Le Parc naturel régional de Camargue rappelle que l’eau constitue un élément central du fonctionnement du delta et qu’elle concerne directement l’agriculture, et notamment la riziculture. Le riz occupe une place majeure dans le système agricole camarguais et nécessite une irrigation par submersion.

Cette particularité explique pourquoi les modalités locales du plan seront particulièrement suivies. Une partie des aides annoncées au niveau national devra en effet être adaptée aux réalités des territoires et aux filières concernées.

La situation concerne également l’élevage. Les exploitations camarguaises associent notamment élevages extensifs et espaces de pâturage, tandis que les systèmes agricoles peuvent intégrer des cultures de fourrage dans leurs rotations. Le Parc naturel régional souligne par ailleurs le rôle économique, environnemental et culturel de l’élevage extensif des taureaux et des chevaux dans le delta.

Taxe foncière et carburant : d’autres mesures annoncées

Le Gouvernement prévoit par ailleurs des dégrèvements locaux de taxe foncière sur les propriétés non bâties, pour un montant annoncé de plus de 300 millions d’euros à l’échelle nationale.
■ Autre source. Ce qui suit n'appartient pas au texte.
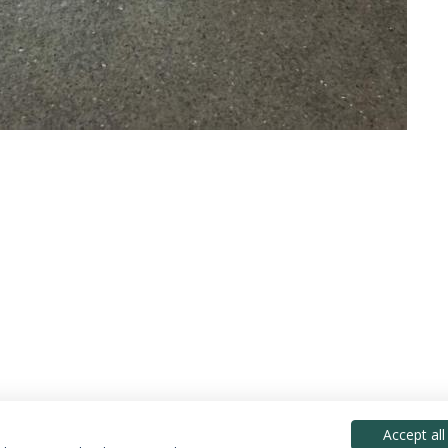
Accept all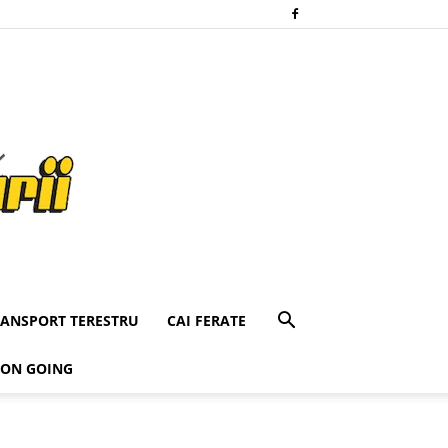
RANSPORT TERESTRU
CAI FERATE
 ON GOING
Le dispositif doit concerner les exploitations les plus durement touchées.

Autre mesure importante pour les exploitants : le soutien exceptionnel au gazole non routier agricole (GNR), fixé à 15 centimes par litre, est prolongé jusqu’en octobre 2026. Le ministère chiffre cette mesure à 106 millions d’euros.

Cette aide intervient dans un contexte où les coûts liés au carburant et aux intrants pèsent déjà sur les trésoreries agricoles. Le Gouvernement avait d'ailleurs annoncé dès le printemps plusieurs mesures destinées à amortir la hausse des coûts du GNR et des engrais.

Quelles aides pour les agriculteurs de Camargue ?

À ce stade, il convient donc de distinguer les mesures nationales annoncées de leur déclinaison effective en Camargue.

Les exploitations situées dans les Bouches-du-Rhône et le Gard pourront potentiellement être concernées par plusieurs dispositifs, mais les conditions d'éligibilité, les montants individuels et les démarches à effectuer dépendront notamment des procédures mises en place localement et de la reconnaissance des dommages.

Le ministère indique que chaque département dispose depuis juillet d’une cellule sécheresse réunissant notamment les services de l’État, les chambres d’agriculture, les organisations professionnelles, la MSA et d’autres acteurs concernés. Ces structures doivent participer au déploiement et au suivi des mesures.

Pour les agriculteurs camarguais, la prochaine étape sera donc de connaître précisément quelles pertes pourront être indemnisées, quelles exploitations pourront bénéficier du fonds territorialisé et selon quelles modalités les aides seront attribuées.

Le plan national apporte une première réponse financière à une crise qui touche une grande partie du monde agricole. Mais pour la Camargue, territoire où la gestion de l’eau conditionne directement une partie de la production agricole, c’est surtout sa traduction concrète sur le terrain qui sera désormais scrutée.